新築住宅は省エネ性能を高くするほど借入限度額が高くなり、住宅ローン控除による減税額が大きくなります。ただし、省エネ性能が高いと建築費も高くなるため、減税目的だけでなく建築費の総額や費用対効果についても考えることが大切となります。
6.その他の改正内容
所得要件や中古住宅の築年数要件など控除額に直接関係しない改正内容をまとめました。
所得要件引き下げ
⇒年収3000万円以下から2000万円以下を対象へ
住宅ローン控除が適用できる年間の所得が3000万円以下から2000万円以下に変更されました。中間所得層を対象とした制度となったというわけです。
新築住宅の床面積要件緩和
⇒50㎡から40㎡へ緩和!
新築住宅の床面積要件が50㎡から40㎡へと緩和されています。40㎡というと1LDKほどの間取りで単身者や2人暮らし向けのコンパクトマンション購入などの需要を考慮されています。

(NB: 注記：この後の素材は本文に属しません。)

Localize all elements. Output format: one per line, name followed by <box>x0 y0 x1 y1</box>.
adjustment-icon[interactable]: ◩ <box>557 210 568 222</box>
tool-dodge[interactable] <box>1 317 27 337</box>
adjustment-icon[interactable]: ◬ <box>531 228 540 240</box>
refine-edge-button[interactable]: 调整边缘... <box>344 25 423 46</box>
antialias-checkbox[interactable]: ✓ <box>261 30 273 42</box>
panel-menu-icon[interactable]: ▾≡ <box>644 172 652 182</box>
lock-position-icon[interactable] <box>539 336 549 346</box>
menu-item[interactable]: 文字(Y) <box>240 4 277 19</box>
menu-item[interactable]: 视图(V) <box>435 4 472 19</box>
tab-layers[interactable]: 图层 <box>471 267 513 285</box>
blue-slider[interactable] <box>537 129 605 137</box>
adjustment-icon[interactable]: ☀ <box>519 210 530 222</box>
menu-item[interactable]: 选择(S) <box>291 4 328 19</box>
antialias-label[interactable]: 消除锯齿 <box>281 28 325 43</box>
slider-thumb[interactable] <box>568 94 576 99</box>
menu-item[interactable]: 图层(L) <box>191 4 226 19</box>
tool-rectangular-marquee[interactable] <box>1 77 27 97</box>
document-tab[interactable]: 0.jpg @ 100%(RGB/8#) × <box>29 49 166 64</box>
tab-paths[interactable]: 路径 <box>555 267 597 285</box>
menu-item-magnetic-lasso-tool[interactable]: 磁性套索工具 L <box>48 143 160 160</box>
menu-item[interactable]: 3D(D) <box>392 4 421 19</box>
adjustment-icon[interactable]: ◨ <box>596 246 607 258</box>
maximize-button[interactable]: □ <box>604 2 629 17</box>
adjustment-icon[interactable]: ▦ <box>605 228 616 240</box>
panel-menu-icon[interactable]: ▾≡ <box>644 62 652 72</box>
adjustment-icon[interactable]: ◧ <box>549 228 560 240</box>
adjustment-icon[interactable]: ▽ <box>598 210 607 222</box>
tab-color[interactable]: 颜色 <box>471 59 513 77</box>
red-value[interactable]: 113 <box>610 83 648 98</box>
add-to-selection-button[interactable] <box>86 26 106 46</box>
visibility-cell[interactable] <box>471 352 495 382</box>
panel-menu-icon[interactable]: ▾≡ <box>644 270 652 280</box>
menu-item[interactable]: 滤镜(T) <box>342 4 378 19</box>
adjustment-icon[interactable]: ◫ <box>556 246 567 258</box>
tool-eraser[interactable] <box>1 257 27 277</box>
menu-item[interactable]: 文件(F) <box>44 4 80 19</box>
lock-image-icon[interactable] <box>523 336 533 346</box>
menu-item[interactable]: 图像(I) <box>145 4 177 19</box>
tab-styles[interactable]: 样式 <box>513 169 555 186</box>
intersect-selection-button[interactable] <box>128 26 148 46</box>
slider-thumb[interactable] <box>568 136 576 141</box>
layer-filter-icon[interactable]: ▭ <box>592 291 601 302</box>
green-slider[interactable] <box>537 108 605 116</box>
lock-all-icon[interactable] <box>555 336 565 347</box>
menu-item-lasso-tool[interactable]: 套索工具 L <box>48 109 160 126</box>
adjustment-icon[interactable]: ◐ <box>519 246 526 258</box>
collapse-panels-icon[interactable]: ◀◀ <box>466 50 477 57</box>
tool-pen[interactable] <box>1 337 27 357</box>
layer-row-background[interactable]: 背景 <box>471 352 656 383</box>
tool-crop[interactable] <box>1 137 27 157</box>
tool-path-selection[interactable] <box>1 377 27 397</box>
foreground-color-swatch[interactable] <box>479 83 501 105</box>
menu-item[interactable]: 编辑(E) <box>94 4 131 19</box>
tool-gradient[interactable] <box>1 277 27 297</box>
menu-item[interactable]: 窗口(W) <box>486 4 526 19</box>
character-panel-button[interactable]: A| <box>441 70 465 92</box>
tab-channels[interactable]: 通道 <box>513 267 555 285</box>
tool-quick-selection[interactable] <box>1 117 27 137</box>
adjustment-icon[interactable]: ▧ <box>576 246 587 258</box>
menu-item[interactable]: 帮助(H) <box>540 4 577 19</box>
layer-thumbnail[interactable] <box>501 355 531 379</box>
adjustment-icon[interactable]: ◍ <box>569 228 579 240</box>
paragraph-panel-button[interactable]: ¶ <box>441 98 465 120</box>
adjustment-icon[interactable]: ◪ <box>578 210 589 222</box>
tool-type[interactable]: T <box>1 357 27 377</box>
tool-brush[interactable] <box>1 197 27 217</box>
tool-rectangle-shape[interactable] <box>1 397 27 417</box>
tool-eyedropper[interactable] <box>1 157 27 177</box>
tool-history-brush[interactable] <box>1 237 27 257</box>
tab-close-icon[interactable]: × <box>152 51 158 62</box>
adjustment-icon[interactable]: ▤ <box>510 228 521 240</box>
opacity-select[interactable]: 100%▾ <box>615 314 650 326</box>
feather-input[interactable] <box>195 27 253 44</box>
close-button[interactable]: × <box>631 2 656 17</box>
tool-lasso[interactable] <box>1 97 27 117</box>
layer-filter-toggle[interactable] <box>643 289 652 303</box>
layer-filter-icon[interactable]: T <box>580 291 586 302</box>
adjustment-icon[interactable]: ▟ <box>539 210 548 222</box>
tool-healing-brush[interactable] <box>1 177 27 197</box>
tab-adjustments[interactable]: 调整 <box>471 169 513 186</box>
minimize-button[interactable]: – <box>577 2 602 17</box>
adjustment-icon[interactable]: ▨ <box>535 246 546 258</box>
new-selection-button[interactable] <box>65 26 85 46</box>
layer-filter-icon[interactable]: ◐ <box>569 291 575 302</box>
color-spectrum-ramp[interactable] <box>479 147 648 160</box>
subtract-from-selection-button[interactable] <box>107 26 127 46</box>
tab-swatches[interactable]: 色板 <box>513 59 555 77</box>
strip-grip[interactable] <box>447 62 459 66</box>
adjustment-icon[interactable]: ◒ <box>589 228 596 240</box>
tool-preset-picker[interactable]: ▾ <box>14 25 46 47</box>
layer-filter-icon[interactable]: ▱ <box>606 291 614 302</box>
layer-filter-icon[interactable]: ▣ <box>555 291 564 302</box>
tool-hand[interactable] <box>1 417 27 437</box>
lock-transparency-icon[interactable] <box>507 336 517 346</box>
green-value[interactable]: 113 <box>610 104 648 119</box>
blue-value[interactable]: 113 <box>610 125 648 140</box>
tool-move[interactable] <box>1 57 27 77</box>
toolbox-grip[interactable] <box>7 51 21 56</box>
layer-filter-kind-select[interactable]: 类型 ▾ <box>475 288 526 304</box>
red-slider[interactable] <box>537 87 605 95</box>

登記簿上の住居専有面積は、内法計算となり、パンフレット(広告)に表示されている面積より小さくなるので注意が必要です。
パンフレット(広告)に表示されているのは、壁芯計算で、壁の中心からはかった面積です。
上記は、2023年までに建築確認をした住宅が対象です。年間の所得が1000万円以下という要件が付いています。
中古住宅の築年数要件緩和
⇒中古住宅は昭和57年(1982年)以降に建築された住宅が適用対象に
2021年までの制度では鉄筋コンクリート造などの耐火住宅は築25年、木造住宅などの非耐火住宅は築20年という適用条件に当てはまらなければ既存住宅売買瑕疵保険の付保証明書、または耐震基準適合証明書(既存住宅性能評価書)の提出が必要となっていました。

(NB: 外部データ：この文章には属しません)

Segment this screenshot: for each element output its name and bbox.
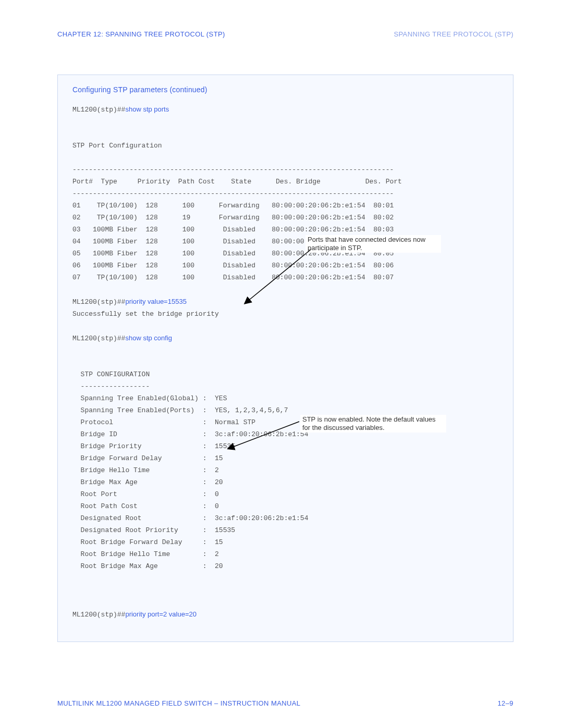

しかし、2022年の改正では1982年以降の住宅は新耐震基準に適合すれば、上記のような証明書を取得する必要が無くなりました。登記簿上の建築年だけで適用が証明できることになり、手続きも簡略化されかなりわかりやすくなりました。
中古住宅でも「宅地建物取引業者が取得し、リフォーム工事が行われた一定水準の居住用家屋」は、買取再販住宅として新築住宅と同様の扱いとなります。